Papa Francesco: le vittime nutrono la speranza “che l’ingiustizia che attraversa questo mondo” non abbia “l’ultima parola”

Nel discorso di Papa Francesco contro la tratta e i modi per combattere questi crimini, c’è stato anche spazio per esaminare cosa significhi “fare giustizia”, tema strettamente legato anche alla misericordia. Prima di tutto, bisogna comminare pene che siano per la rieducazione dei responsabili e cercare il loro reinserimento nella società. Se questo vale per loro, “tanto più – afferma – vale per le vittime” che sono passive e non attive nell’esercizio della loro libertà, “essendo cadute nella trappola dei nuovi cacciatori di schiavi”: “Vittime molte volte tradite nella parte più intima e sacra della persona, cioè nell’amore che essere aspirano a dare e a ricevere, e che le loro famiglie devono loro o che viene loro promesso da pretendenti o mariti, e che invece finiscono vendute sul mercato del lavoro forzato, della prostituzione o della vendita di organi”.
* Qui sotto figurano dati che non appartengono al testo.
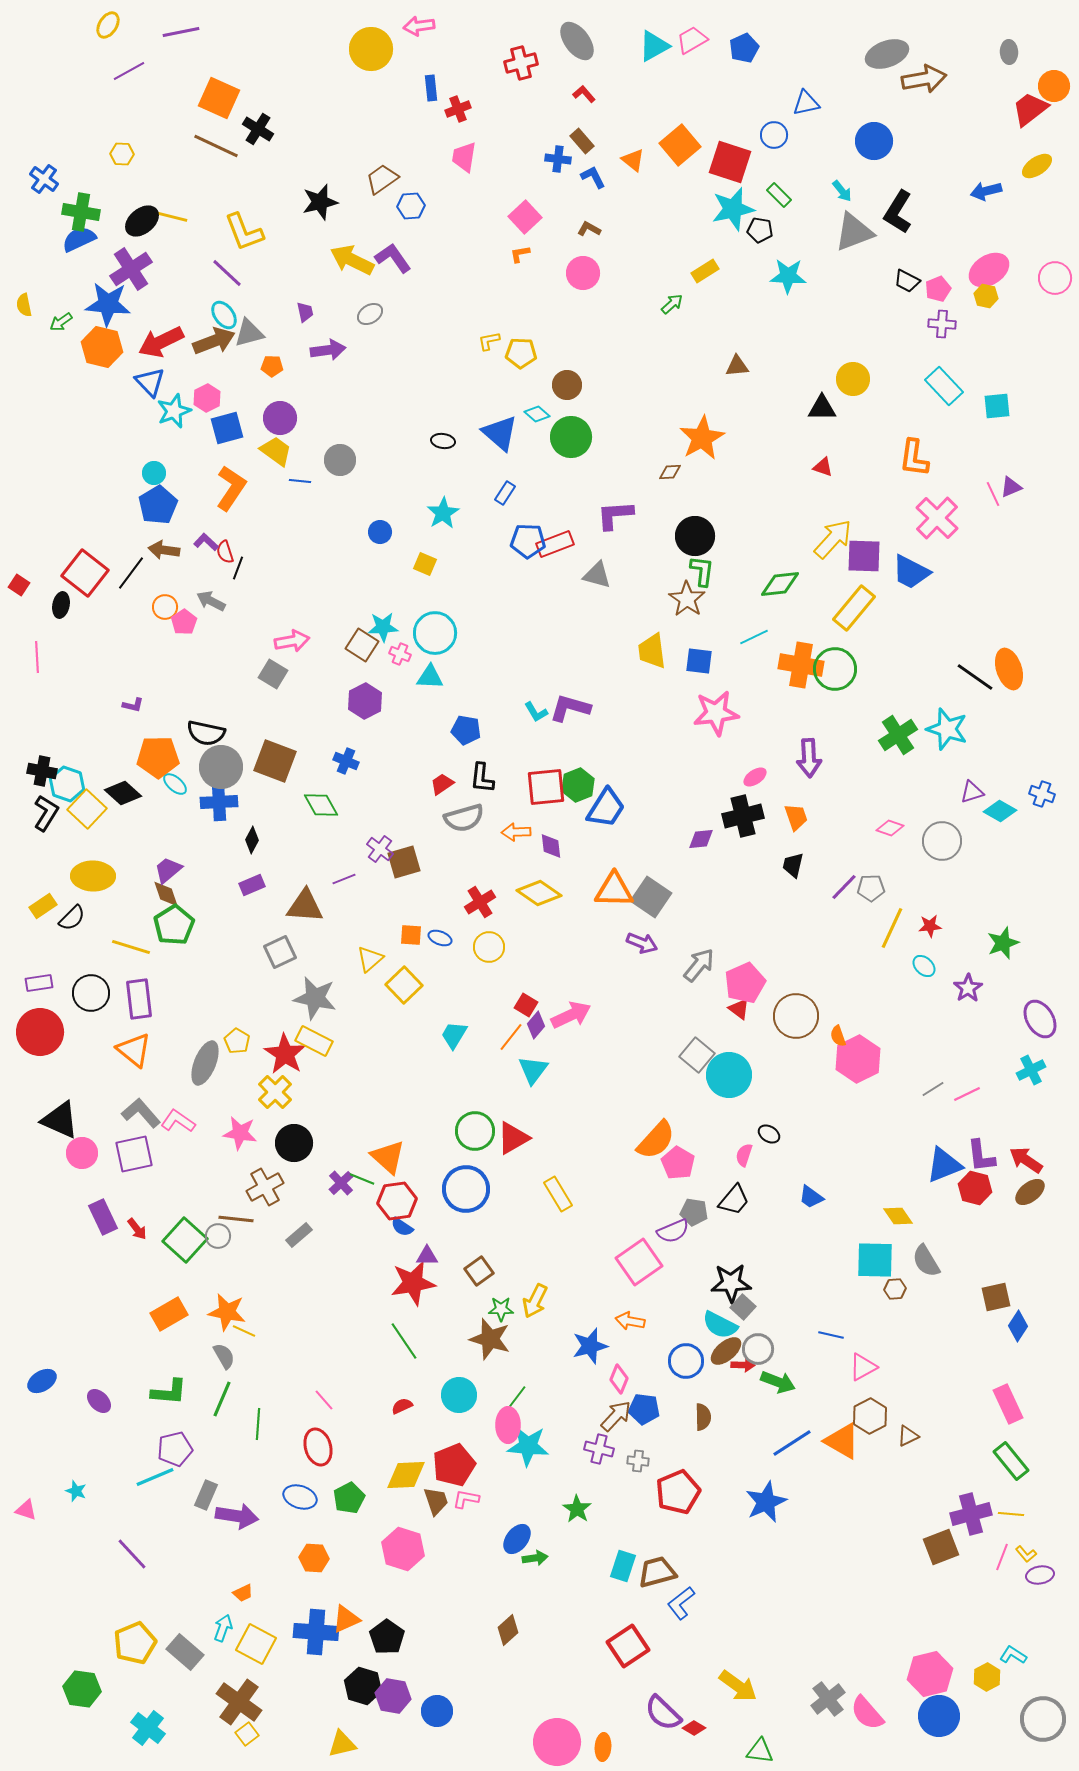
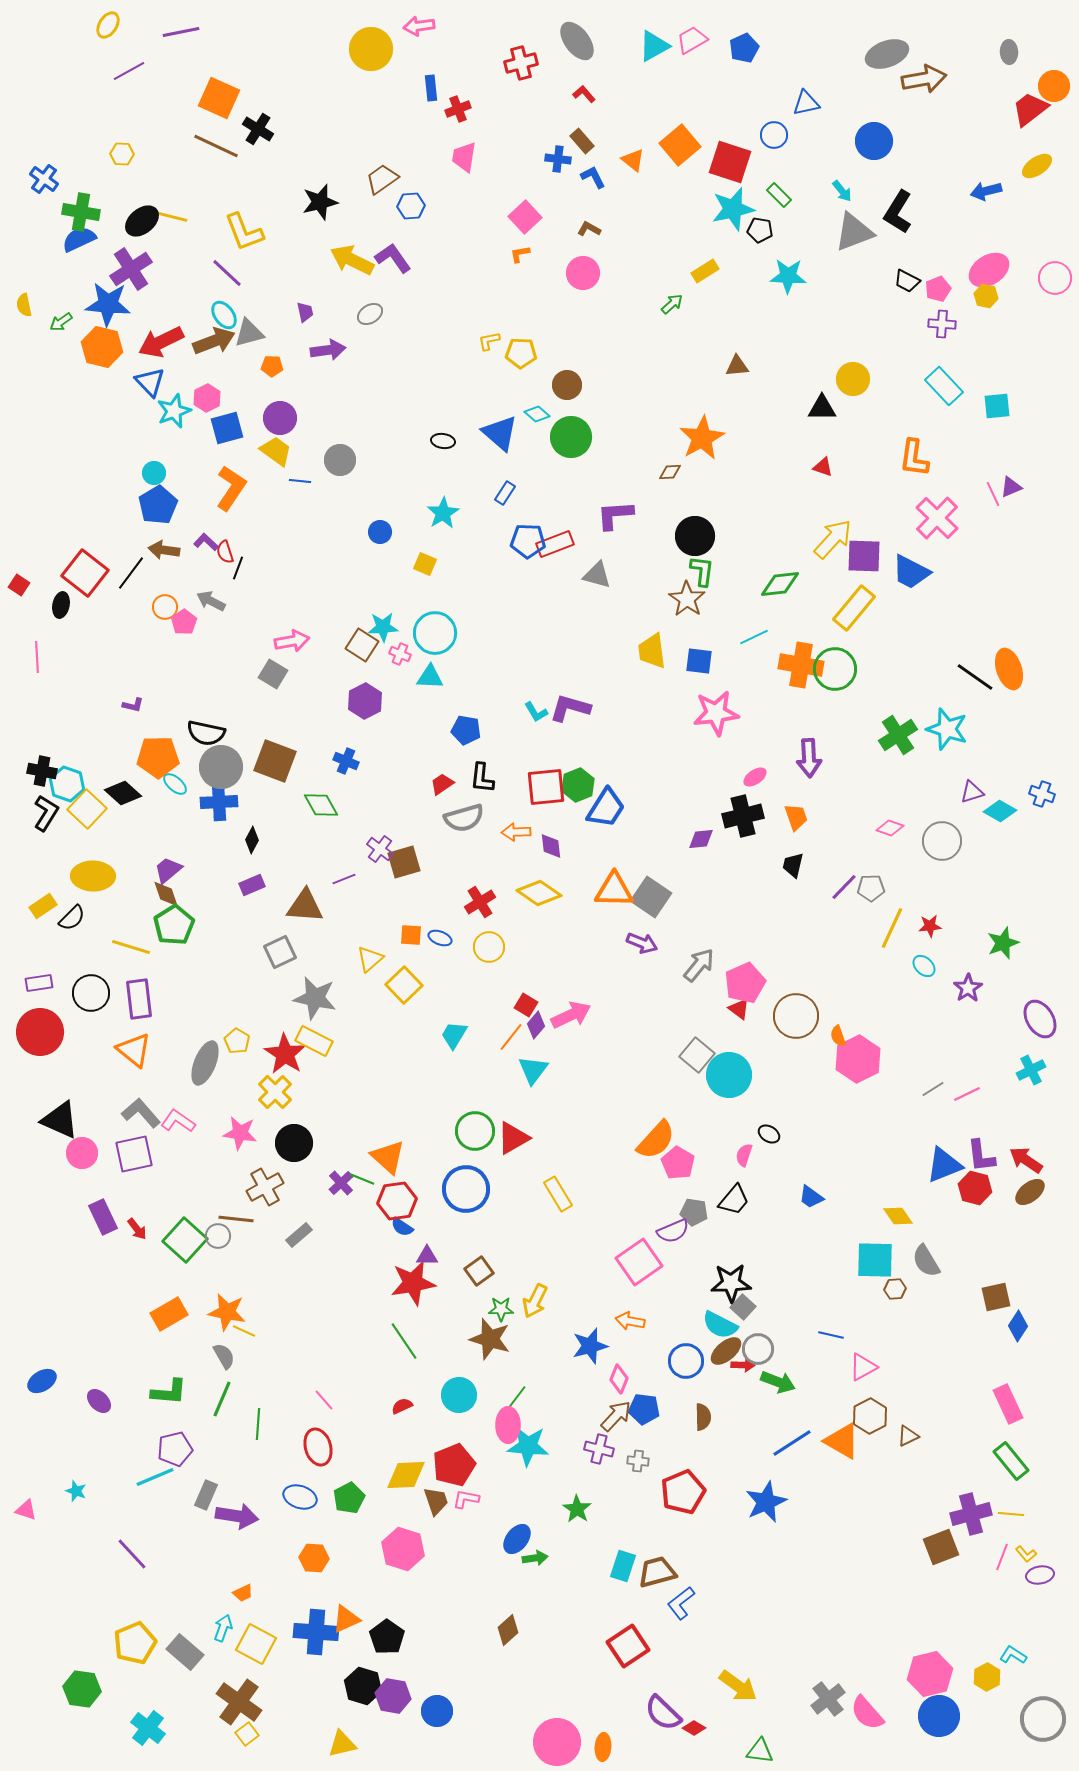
red pentagon at (678, 1492): moved 5 px right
Le vittime, dunque, devono essere reintegrate nella società e si deve perseguire una lotta serrata ai trafficanti: “Non vale il vecchio adagio: ‘Sono cose che esistono da che mondo è mondo’. Le vittime possono cambiare e di fatto sappiamo che cambiano vita con l’aiuto di buoni giudici, delle persone che le assistono e di tutta la società”. La vittima deve trovare, poi, il coraggio di parlare “del suo essere vittima come di un passato che ha superato coraggiosamente”: ora è una persona con una dignità recuperata. “Voi siete chiamati a dare speranza”, è stato l’invito del Papa ai giudici. Le vittime, infatti, nutrono la speranza “che l’ingiustizia che attraversa questo mondo” non abbia “l’ultima parola”.